> **Work instruction**: Write out all of the records below precisely as given, omitting the images.

[Collected data entries]
-- Opening Marker --
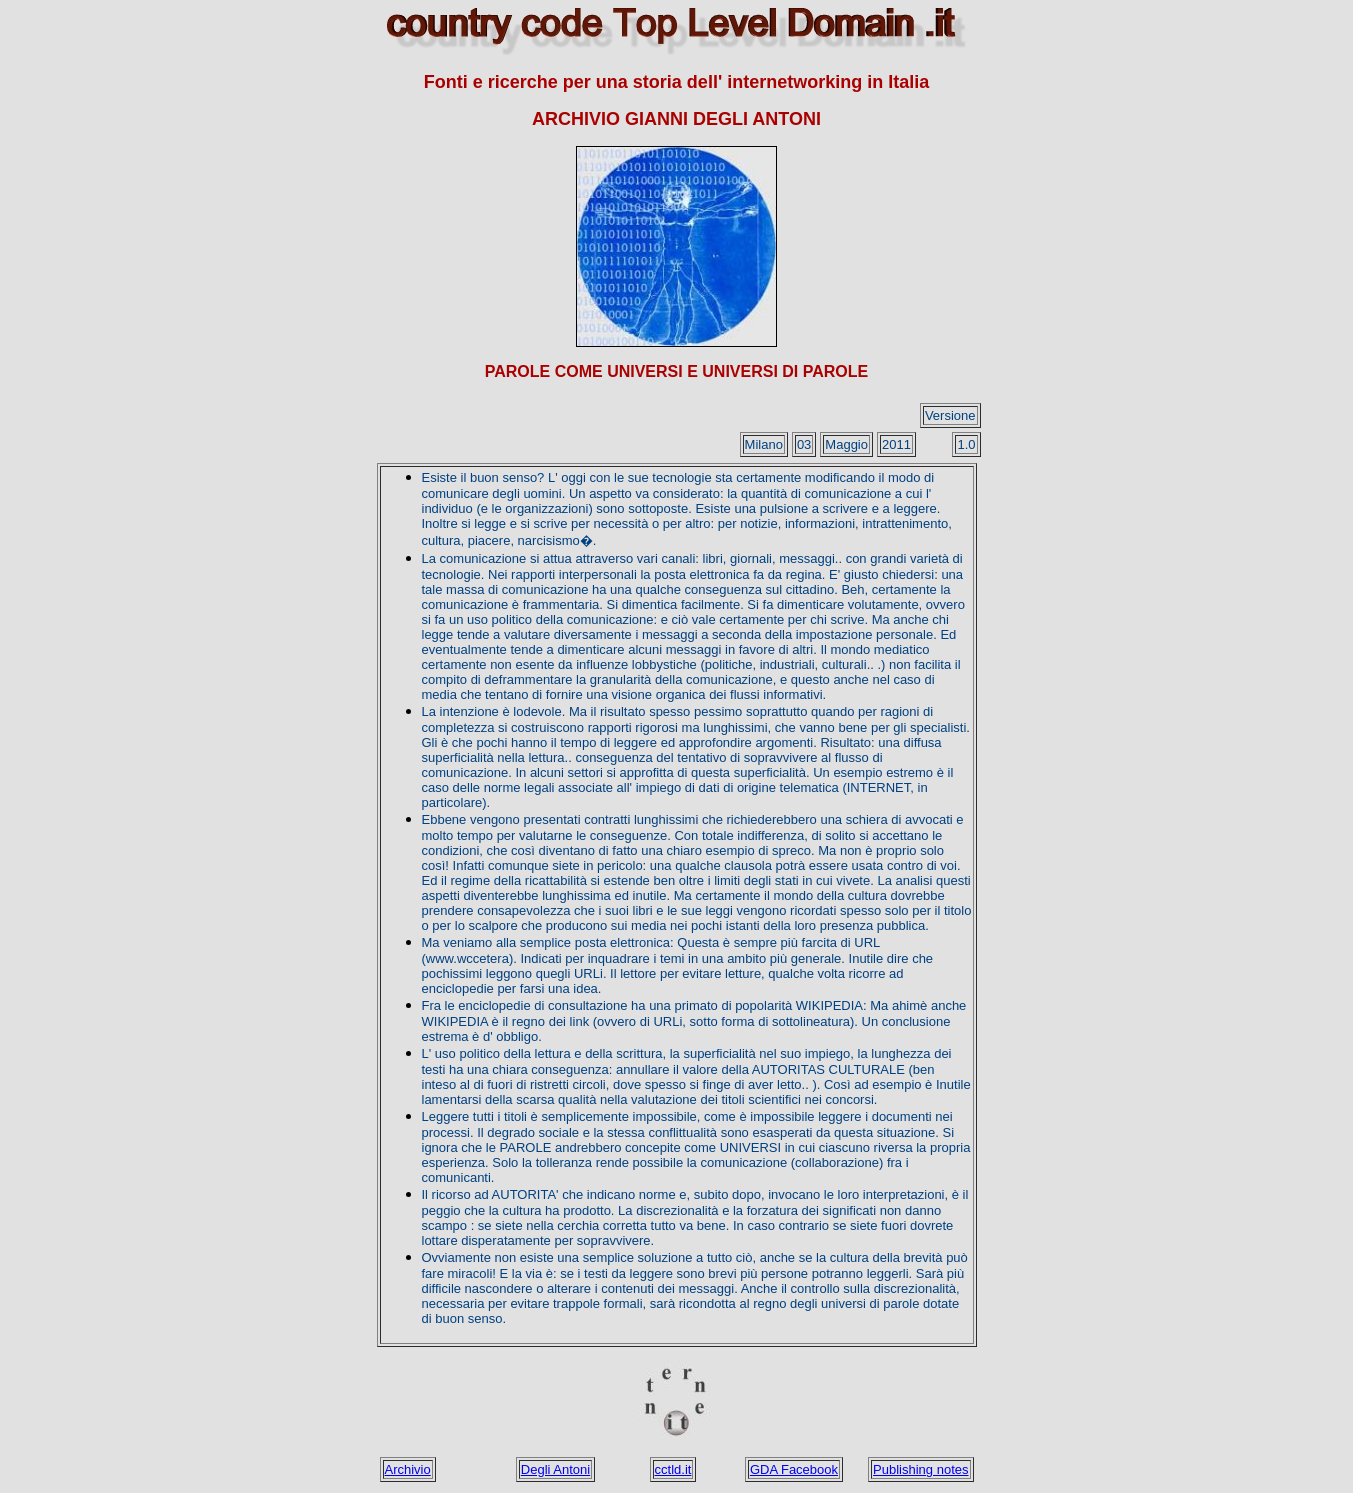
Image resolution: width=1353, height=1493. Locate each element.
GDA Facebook (794, 1469)
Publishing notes (920, 1469)
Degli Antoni (555, 1469)
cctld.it (673, 1469)
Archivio (408, 1469)
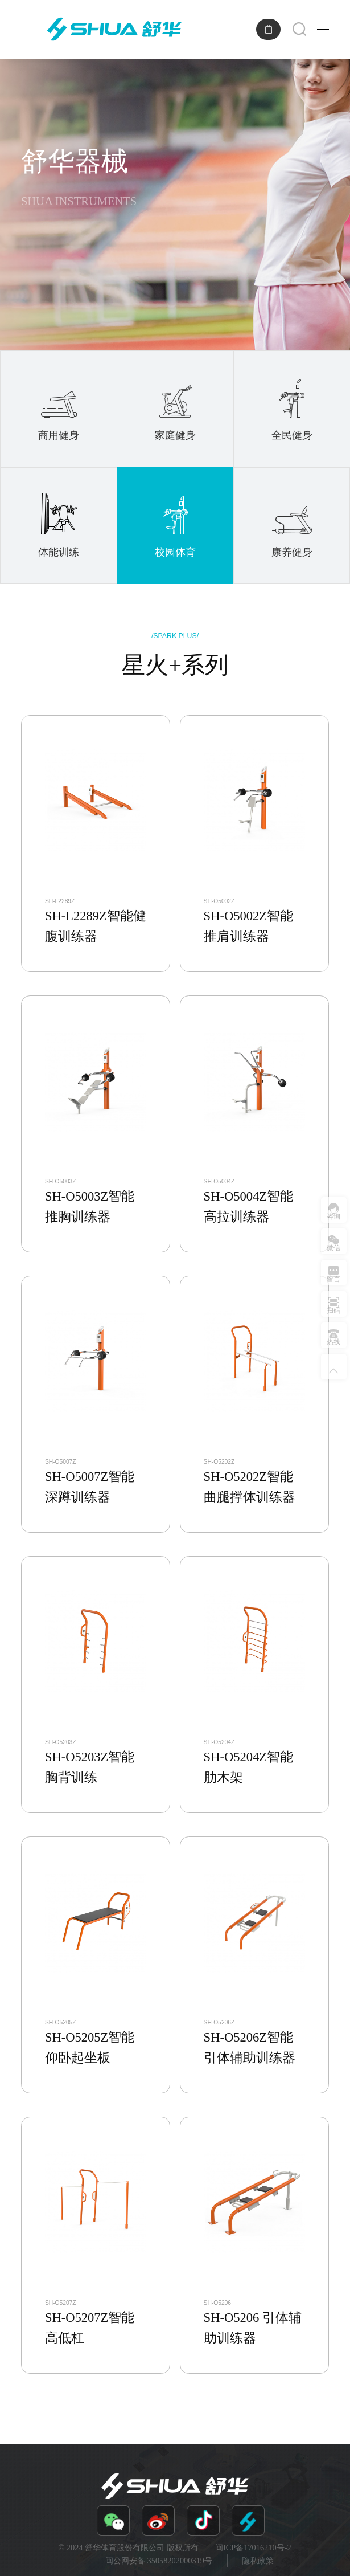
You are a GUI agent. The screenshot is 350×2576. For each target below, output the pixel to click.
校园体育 (175, 524)
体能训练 (59, 524)
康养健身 (292, 524)
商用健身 (59, 407)
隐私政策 (258, 2560)
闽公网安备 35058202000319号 (158, 2560)
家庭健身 (175, 407)
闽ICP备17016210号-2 (253, 2547)
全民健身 (292, 407)
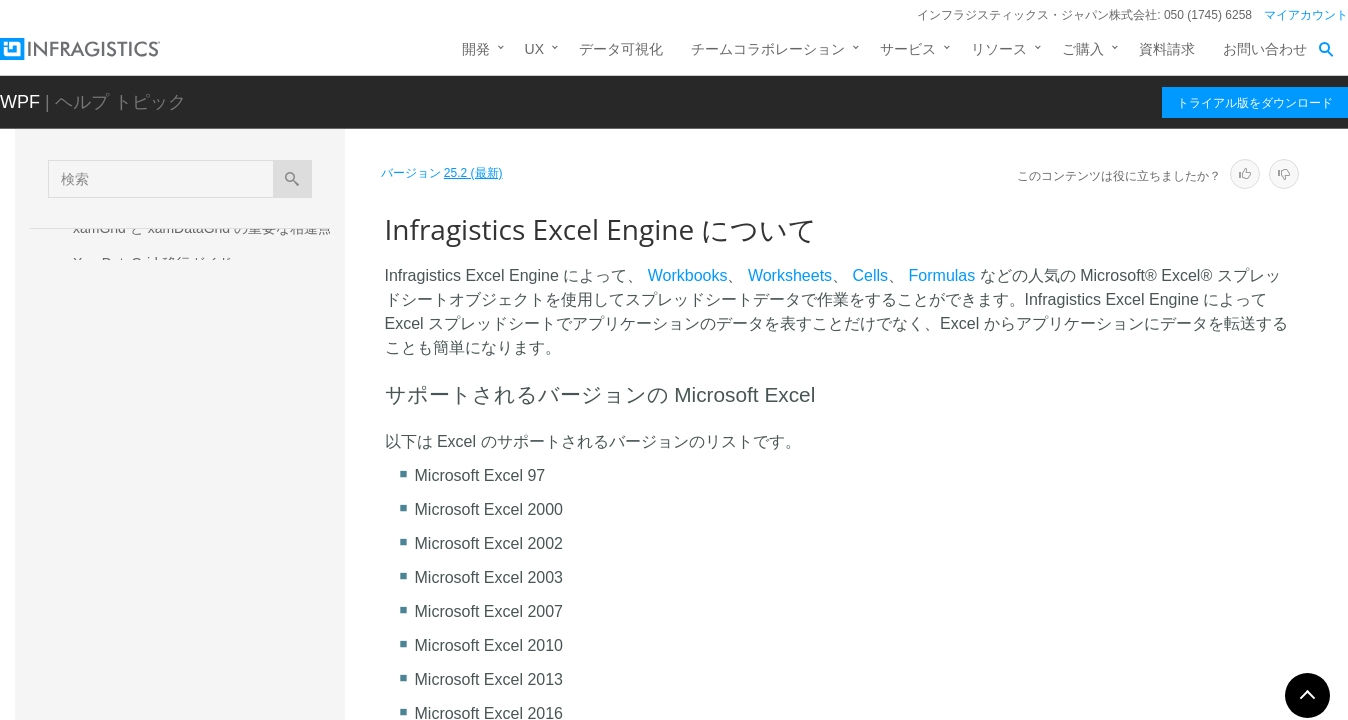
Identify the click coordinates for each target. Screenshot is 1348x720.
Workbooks (688, 275)
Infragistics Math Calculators (161, 636)
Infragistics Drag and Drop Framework (191, 423)
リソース (999, 49)
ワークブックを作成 (154, 524)
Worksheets (790, 275)
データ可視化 (621, 49)
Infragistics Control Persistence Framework (206, 388)
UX (534, 49)
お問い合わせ (1265, 49)
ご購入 (1083, 49)
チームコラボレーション (768, 49)
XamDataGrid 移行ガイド (152, 263)
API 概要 (118, 594)
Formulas (942, 275)
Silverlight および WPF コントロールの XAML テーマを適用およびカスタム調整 (199, 343)
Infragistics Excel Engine (156, 458)
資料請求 (1167, 49)
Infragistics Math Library (147, 672)
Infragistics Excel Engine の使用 (190, 559)
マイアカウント (1306, 15)
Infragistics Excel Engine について (204, 489)
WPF (20, 102)
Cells (871, 275)
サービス (908, 49)
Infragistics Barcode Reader (159, 298)
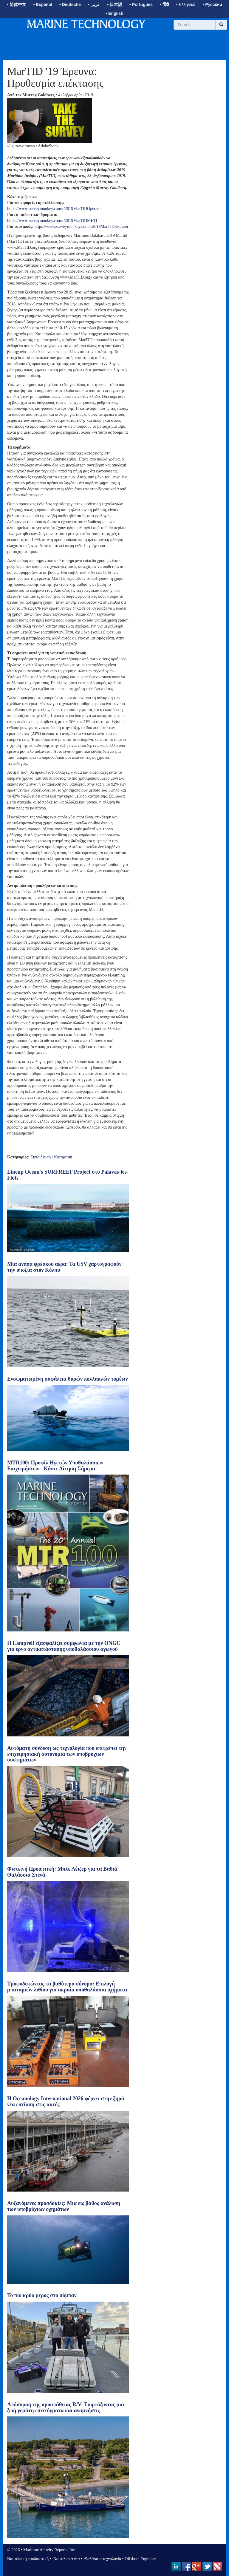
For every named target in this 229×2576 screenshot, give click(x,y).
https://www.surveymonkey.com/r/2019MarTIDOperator (54, 208)
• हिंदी (164, 4)
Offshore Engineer (140, 2559)
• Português (141, 4)
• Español (42, 4)
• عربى (94, 4)
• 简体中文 (16, 4)
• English (114, 13)
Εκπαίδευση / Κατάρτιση (51, 1157)
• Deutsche (70, 4)
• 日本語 (114, 4)
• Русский (212, 4)
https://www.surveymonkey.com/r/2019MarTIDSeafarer (82, 226)
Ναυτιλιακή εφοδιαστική (28, 2559)
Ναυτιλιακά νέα (66, 2559)
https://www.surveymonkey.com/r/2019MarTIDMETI (52, 220)
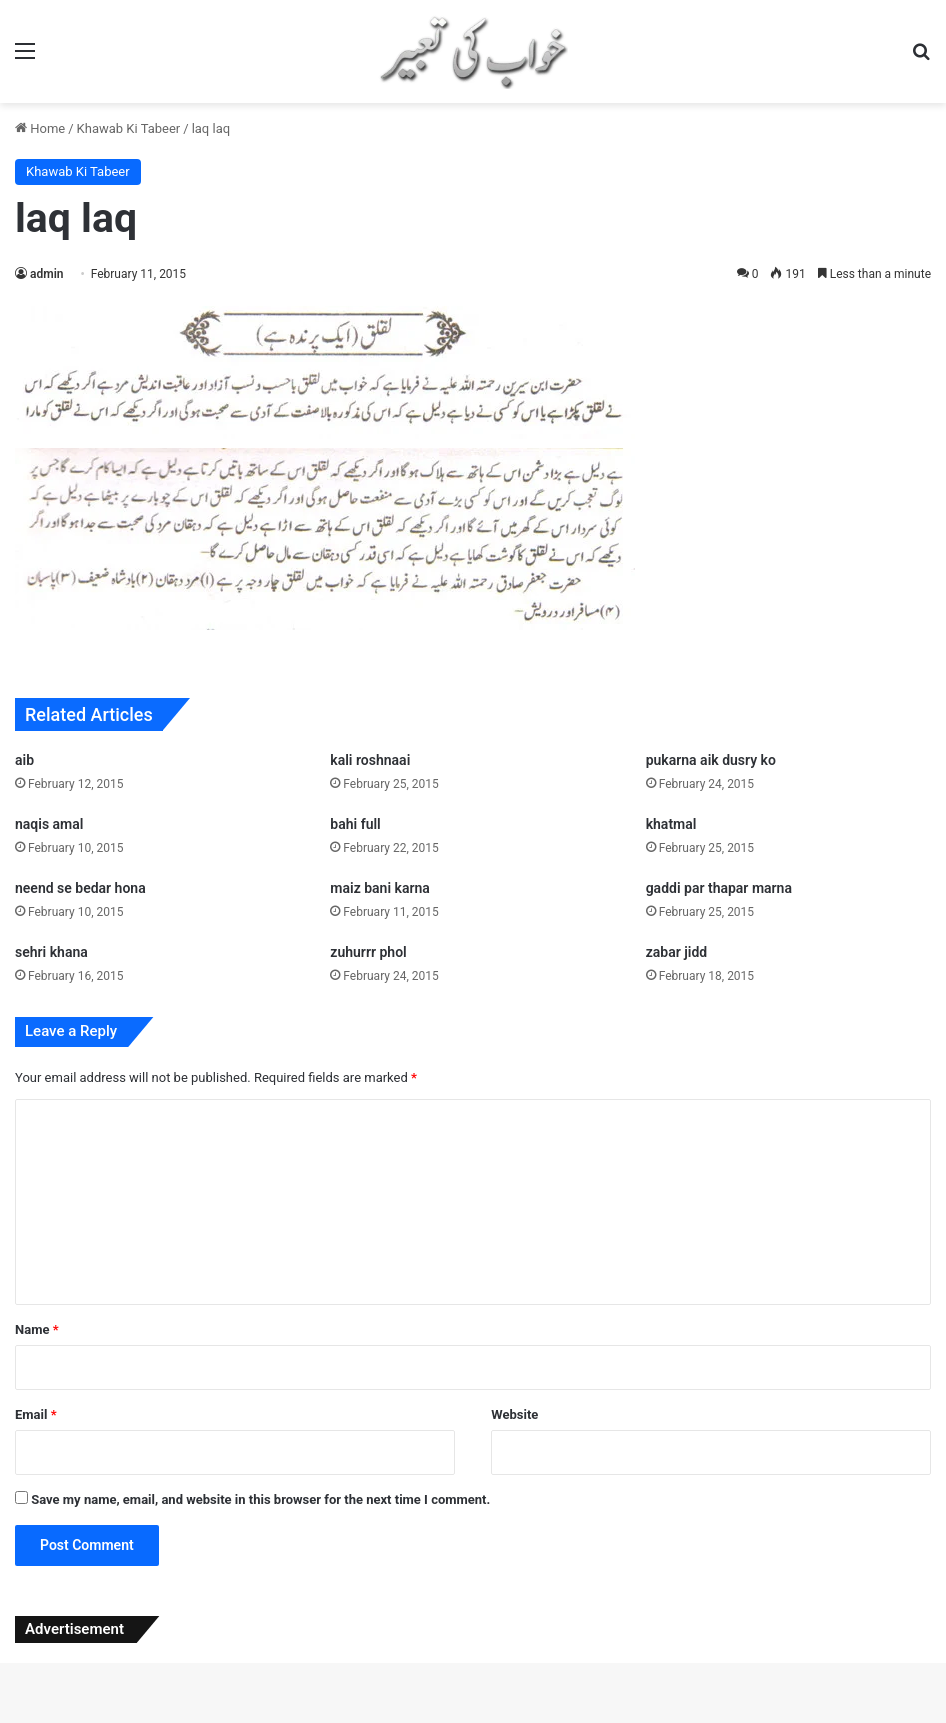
-- Closing Marker --
> **Solution**:
Image resolution: width=1353, height=1493. Locate each element.
GDA Facebook (794, 1469)
Publishing notes (920, 1469)
Degli Antoni (555, 1469)
cctld.it (673, 1469)
Archivio (408, 1469)
You are a GUI agent. The screenshot is 350×2576. For each target below, output the pixel to click.
校园体育 (175, 524)
体能训练 (59, 524)
康养健身 (292, 524)
商用健身 (59, 407)
隐私政策 (258, 2560)
闽公网安备 35058202000319号 (158, 2560)
家庭健身 (175, 407)
闽ICP备17016210号-2 (253, 2547)
全民健身 (292, 407)
Identify the click coordinates for each target. Screenshot is 1348x720.
Workbooks (688, 275)
Infragistics Math Calculators (161, 636)
Infragistics Drag and Drop Framework (191, 423)
リソース (999, 49)
ワークブックを作成 (154, 524)
Worksheets (790, 275)
データ可視化 (621, 49)
Infragistics Control Persistence Framework (206, 388)
UX (534, 49)
お問い合わせ (1265, 49)
ご購入 (1083, 49)
チームコラボレーション (768, 49)
XamDataGrid 移行ガイド (152, 263)
API 概要 (118, 594)
Formulas (942, 275)
Silverlight および WPF コントロールの XAML テーマを適用およびカスタム調整 (199, 343)
Infragistics Excel Engine (156, 458)
資料請求 (1167, 49)
Infragistics Math Library (147, 672)
Infragistics Excel Engine の使用 (190, 559)
マイアカウント (1306, 15)
Infragistics Excel Engine について (204, 489)
WPF (20, 102)
Cells (871, 275)
サービス (908, 49)
Infragistics Barcode Reader (159, 298)
For every named target in this 229×2576 screenshot, give click(x,y).
https://www.surveymonkey.com/r/2019MarTIDOperator (54, 208)
• हिंदी (164, 4)
Offshore Engineer (140, 2559)
• Português (141, 4)
• Español (42, 4)
• عربى (94, 4)
• 简体中文 (16, 4)
• English (114, 13)
Εκπαίδευση / Κατάρτιση (51, 1157)
• Deutsche (70, 4)
• 日本語 (114, 4)
• Русский (212, 4)
https://www.surveymonkey.com/r/2019MarTIDSeafarer (82, 226)
Ναυτιλιακή εφοδιαστική (28, 2559)
Ναυτιλιακά νέα (66, 2559)
https://www.surveymonkey.com/r/2019MarTIDMETI (52, 220)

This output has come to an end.